Se il procuratore Francesco Greco ha spiegato che «le indagini saranno complesse, lunghe, laboriose e internazionali», e che per ora Salvini non sarà «assolutamente» sentito, Gigino Di Maio ha offerto al suo alleato un mantello protettivo. Certo, il vicepremier grillino non rinuncia a fare un po' il gradasso per ricordare al leghista che ora deve stare sotto scopa e non può più alzare la cresta, così lo punzecchia sull'incontro al Viminale con le parti sociali: «Chi vuole incontrare i sindacati lo può fare, quello che però mi dà noia in questo momento, è che lo si faccia per sviare da una questione molto più grande che è quella di un vice primo ministro che secondo me deve andare a riferire in parlamento sulla questione russa». Insomma, insinua Gigino, la passerella cui hanno astutamente collaborato Landini e compagni serviva solo a creare un polverone mediatico per far scordare i guai di Salvini. Ciò detto, però, il capo grillino garantisce all'alleato che, se fila dritto, nulla di male potrà accadergli: «Sono sicuro - flauta - che in Parlamento ci andrà, e così ci darà anche modo come maggioranza di difenderlo».

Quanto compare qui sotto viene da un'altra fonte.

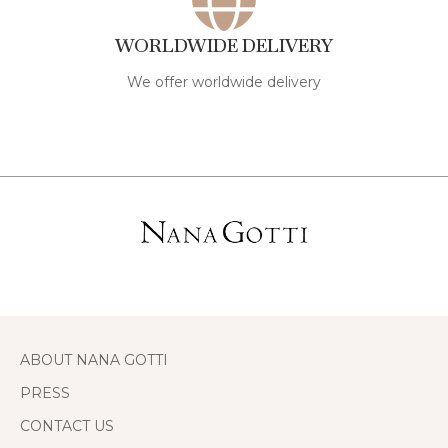
WORLDWIDE DELIVERY
We offer worldwide delivery
ABOUT NANA GOTTI
PRESS
CONTACT US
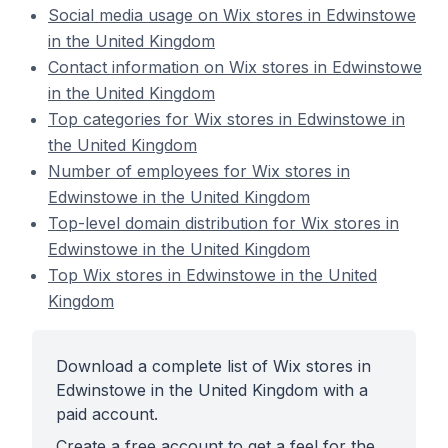
Social media usage on Wix stores in Edwinstowe
in the United Kingdom
Contact information on Wix stores in Edwinstowe
in the United Kingdom
Top categories for Wix stores in Edwinstowe in
the United Kingdom
Number of employees for Wix stores in
Edwinstowe in the United Kingdom
Top-level domain distribution for Wix stores in
Edwinstowe in the United Kingdom
Top Wix stores in Edwinstowe in the United
Kingdom
Download a complete list of Wix stores in
Edwinstowe in the United Kingdom with a
paid account.
Create a free account to get a feel for the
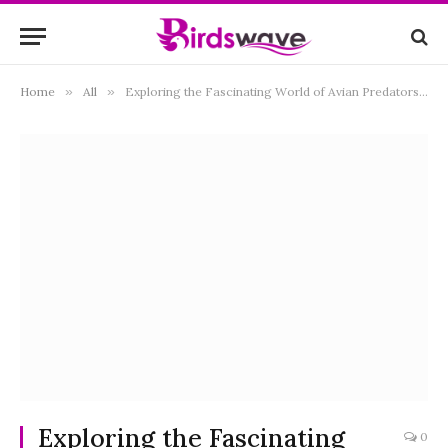
Home
»
All
»
Exploring the Fascinating World of Avian Predators: What Eats Birds?
Exploring the Fascinating
0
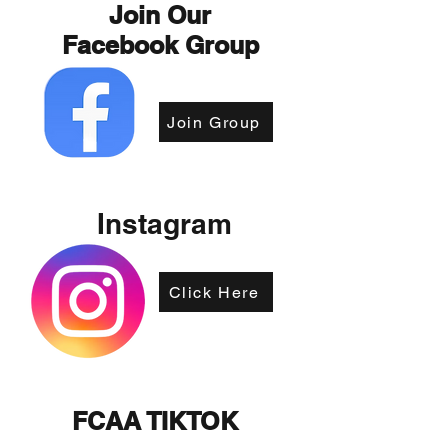
Join Our
Facebook Group
Join Group
Instagram
Click Here
FCAA TIKTOK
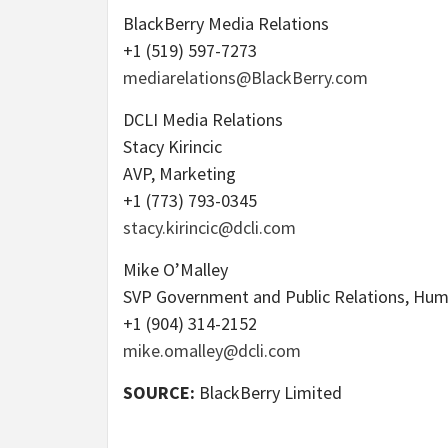
BlackBerry Media Relations
+1 (519) 597-7273
mediarelations@BlackBerry.com
DCLI Media Relations
Stacy Kirincic
AVP, Marketing
+1 (773) 793-0345
stacy.kirincic@dcli.com
Mike O’Malley
SVP Government and Public Relations, Hu
+1 (904) 314-2152
mike.omalley@dcli.com
SOURCE:
BlackBerry Limited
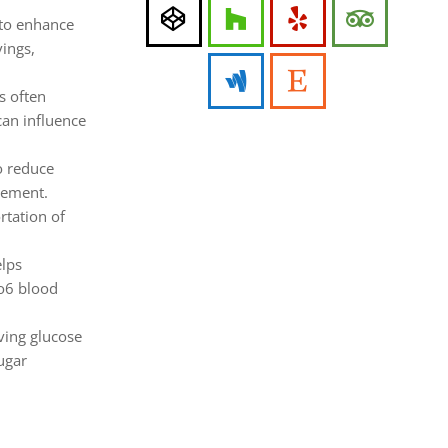
 to enhance
vings,
s often
can influence
o reduce
gement.
rtation of
elps
co6 blood
ving glucose
sugar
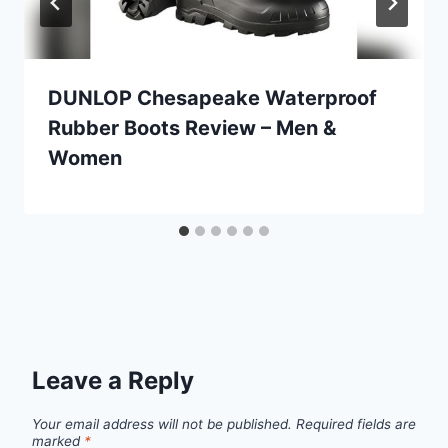
DUNLOP Chesapeake Waterproof
Rubber Boots Review – Men &
Women
Leave a Reply
Your email address will not be published.
Required fields are
marked
*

Che i Cinque stelle siano eccitati dall'idea di poter tenere al guinzaglio il proprio ingombrante alleato, ma non abbiano alcuna intenzione di far saltare il governo, anzi, lo si capisce anche dalle parole di colui che viene spacciato per «oppositore» dell'alleanza gialloverde, ossia il presidente della Camera Roberto Fico. Che invece usa toni assai soavi con il ministro degli Interni.
Salvini cerca l'appeasement anche con il premier Conte, assicurandogli di non avere alcuna intenzione di usurpare il suo ruolo direttivo sulla manovra: «Non è stato uno sgarbo istituzionale vedere i sindacati perché facciamo qualcosa di utile all'Italia e al governo».
Ad attaccare frontalmente il leghista resta l'opposizione Pd, che ieri ha inscenato una protesta nell'aula della Camera per reclamare chiarimenti da Salvini su un comportamento «che mette a rischio la sicurezza nazionale».
Non basta il question time, sottolineano i dem: «Vogliamo che in Aula ci sia anche il presidente del Consiglio e che ci sia un vero dibattito parlamentare, soprattutto sulla collocazione dell'Italia nello scacchiere internazionale». E per «farsi capire meglio da Salvini», il deputato Andrea Romano glielo chiede addirittura nella «sua lingua madre». Ossia in russo.